[Material supplied]
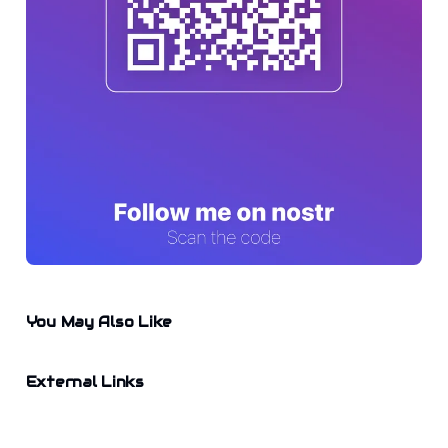
You May Also Like
External Links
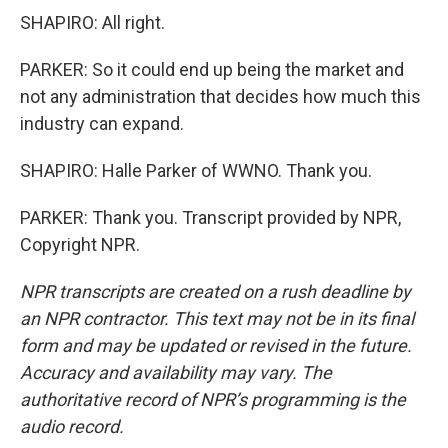
SHAPIRO: All right.
PARKER: So it could end up being the market and
not any administration that decides how much this
industry can expand.
SHAPIRO: Halle Parker of WWNO. Thank you.
PARKER: Thank you. Transcript provided by NPR,
Copyright NPR.
NPR transcripts are created on a rush deadline by
an NPR contractor. This text may not be in its final
form and may be updated or revised in the future.
Accuracy and availability may vary. The
authoritative record of NPR’s programming is the
audio record.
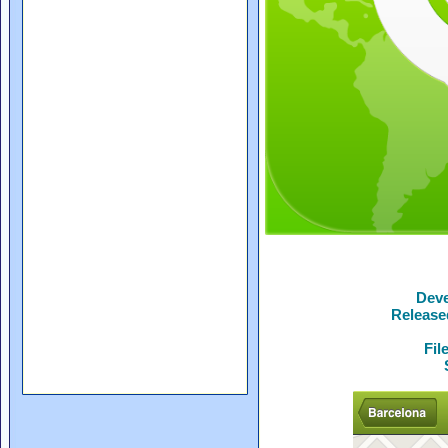
Deve
Release
Fil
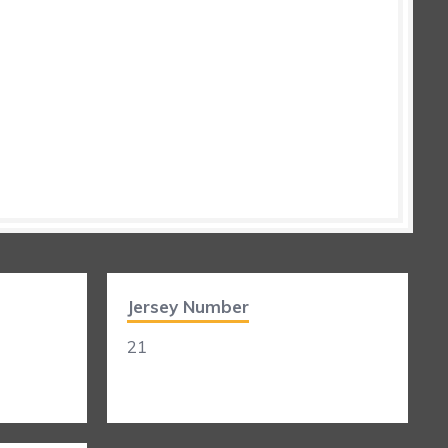
Jersey Number
21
[/Material supplied]
Only the number is wanted: how many lines in the entries above contain the string "SHAPIRO"?

▶ _Output of the exercise_: 2